23:21 GMT, 17 November 2012

Vincent Clerc scored two tries and
Frederic Michalak booted 24 points as France followed up their rout of
Australia with a home victory over Argentina in Lille.

Argentina had started well and led
13-3 after 17 minutes, but Clerc's first try sparked a run of 21
unanswered points for France that saw the home side establish a 24-13
half-time advantage.

The Pumas continued to battle hard
in the second half and reduced the gap between the two sides to eight
points on a couple of occasions, but they could not get any closer and
Michalak's kicking ensured France would come out on top.

Star man: France's Vincent Clerc scored two tries

Star man: France's Vincent Clerc scored two tries

Les Bleus stunned the Wallabies 33-6 in Paris last weekend but they have found Argentina a tough nut to crack and have only have triumphed in four of the 11 meetings between the two nations.

And another night of disappointment looked to be on the cards for the French at Stade Lille Metropole when, after Michalak had put them ahead with a penalty, Argentina promptly replied with a flurry of points.

A break from Gonzalo Tiesi helped centre Marcelo Bosch, who plays his club rugby in France for Biarritz, go over for the game's opening try in the fourth minute, and then Nicolas Sanchez added eight more points from a conversion and two penalties.
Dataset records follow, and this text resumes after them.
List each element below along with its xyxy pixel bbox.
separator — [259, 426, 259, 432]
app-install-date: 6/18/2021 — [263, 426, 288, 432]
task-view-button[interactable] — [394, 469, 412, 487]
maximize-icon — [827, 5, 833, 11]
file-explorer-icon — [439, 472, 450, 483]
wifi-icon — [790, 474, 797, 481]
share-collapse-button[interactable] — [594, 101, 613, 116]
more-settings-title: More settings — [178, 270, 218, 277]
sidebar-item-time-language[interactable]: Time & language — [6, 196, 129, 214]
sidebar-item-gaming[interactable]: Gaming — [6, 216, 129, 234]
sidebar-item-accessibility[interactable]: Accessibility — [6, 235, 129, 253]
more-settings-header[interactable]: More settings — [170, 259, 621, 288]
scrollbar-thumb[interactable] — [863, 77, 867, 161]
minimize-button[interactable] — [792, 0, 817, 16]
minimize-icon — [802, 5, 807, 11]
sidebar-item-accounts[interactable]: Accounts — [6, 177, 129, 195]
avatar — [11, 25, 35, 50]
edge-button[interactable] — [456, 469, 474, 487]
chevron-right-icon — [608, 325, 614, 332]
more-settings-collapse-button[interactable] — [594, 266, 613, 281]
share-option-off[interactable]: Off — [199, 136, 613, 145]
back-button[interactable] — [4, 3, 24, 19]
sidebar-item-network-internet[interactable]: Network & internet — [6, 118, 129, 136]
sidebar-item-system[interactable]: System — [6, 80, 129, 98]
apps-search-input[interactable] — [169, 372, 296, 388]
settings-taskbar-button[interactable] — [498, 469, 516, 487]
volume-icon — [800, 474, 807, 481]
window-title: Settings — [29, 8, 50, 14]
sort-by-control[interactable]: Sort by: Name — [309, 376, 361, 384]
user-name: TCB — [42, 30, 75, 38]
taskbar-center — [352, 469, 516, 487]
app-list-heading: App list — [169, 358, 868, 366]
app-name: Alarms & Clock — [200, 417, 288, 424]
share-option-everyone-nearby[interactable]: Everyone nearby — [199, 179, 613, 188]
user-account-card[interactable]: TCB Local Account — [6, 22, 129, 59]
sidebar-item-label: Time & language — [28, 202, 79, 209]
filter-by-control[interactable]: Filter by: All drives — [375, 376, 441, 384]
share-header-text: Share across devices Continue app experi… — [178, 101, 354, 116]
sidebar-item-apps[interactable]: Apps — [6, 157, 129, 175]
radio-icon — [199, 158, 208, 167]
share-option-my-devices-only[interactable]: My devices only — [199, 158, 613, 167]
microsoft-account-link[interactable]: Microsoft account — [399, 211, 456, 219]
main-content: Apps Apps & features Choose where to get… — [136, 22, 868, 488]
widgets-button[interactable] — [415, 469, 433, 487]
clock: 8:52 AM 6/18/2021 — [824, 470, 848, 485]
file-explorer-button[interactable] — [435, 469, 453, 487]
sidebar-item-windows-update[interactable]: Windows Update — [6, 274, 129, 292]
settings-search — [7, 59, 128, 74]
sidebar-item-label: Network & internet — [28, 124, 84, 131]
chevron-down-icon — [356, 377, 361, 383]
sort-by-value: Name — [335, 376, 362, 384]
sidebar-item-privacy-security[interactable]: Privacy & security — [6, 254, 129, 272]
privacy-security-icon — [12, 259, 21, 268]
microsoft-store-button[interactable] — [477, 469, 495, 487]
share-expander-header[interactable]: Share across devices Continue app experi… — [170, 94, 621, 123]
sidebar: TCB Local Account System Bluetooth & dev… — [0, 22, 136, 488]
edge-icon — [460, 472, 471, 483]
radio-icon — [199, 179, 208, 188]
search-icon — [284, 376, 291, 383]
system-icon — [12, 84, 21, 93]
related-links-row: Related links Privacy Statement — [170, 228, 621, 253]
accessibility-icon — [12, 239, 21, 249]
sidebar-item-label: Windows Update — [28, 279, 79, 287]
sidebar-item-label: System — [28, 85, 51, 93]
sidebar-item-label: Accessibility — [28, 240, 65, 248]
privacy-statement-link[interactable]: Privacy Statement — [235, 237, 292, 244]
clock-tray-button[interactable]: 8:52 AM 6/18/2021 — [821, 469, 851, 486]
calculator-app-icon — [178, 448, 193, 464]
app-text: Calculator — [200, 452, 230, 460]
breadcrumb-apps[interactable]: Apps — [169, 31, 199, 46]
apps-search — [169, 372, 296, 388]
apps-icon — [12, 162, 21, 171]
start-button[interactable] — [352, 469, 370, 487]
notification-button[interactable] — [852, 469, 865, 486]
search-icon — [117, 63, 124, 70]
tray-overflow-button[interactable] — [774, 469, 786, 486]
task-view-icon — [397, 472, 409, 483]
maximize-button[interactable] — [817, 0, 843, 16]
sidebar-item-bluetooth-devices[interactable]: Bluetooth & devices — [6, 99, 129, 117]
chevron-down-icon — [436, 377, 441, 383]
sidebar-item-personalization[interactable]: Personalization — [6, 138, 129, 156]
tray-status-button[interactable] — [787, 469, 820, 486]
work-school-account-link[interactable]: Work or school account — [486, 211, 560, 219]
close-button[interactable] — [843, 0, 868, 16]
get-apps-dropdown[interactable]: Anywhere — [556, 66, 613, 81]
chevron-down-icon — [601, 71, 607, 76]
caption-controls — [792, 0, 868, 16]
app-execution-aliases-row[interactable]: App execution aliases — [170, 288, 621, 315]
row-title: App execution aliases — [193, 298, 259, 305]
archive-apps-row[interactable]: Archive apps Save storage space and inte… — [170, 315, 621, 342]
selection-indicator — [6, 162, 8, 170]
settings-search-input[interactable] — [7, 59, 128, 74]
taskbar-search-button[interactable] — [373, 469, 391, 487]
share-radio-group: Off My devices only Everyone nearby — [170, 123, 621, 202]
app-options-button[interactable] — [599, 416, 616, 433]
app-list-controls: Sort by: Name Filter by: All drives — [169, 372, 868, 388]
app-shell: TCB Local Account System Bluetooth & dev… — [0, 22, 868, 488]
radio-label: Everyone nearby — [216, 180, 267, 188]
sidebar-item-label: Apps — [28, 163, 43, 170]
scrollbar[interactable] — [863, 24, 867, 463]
Argentina soon found themselves on the back foot though and a 17-minute 21-point scoring blitz from the French all but ended the South American nation's hopes of following up their win over Wales with another triumph.

Bish bash Bosch: Argentina's Marcelo Bosch scores a try

Bish bash Bosch: Argentina's Marcelo Bosch scores a try

Experienced winger Clerc collected two tries – taking his tally for his country to 34 – and flanker Yannick Nyanga crossed for another in quick succession as, with Michalak adding the extra points for each, the hosts powered into an 11-point lead at the interval.

There were no more tries in the second half, which turned into a shoot-out between Michalak and Sanchez.

Sanchez brought Argentina back within touching distance with two penalties and a drop goal, taking his personal tally for the evening to 17, but Michalak slammed the door shut with three more penalties in the final 12 minutes to seal France's triumph.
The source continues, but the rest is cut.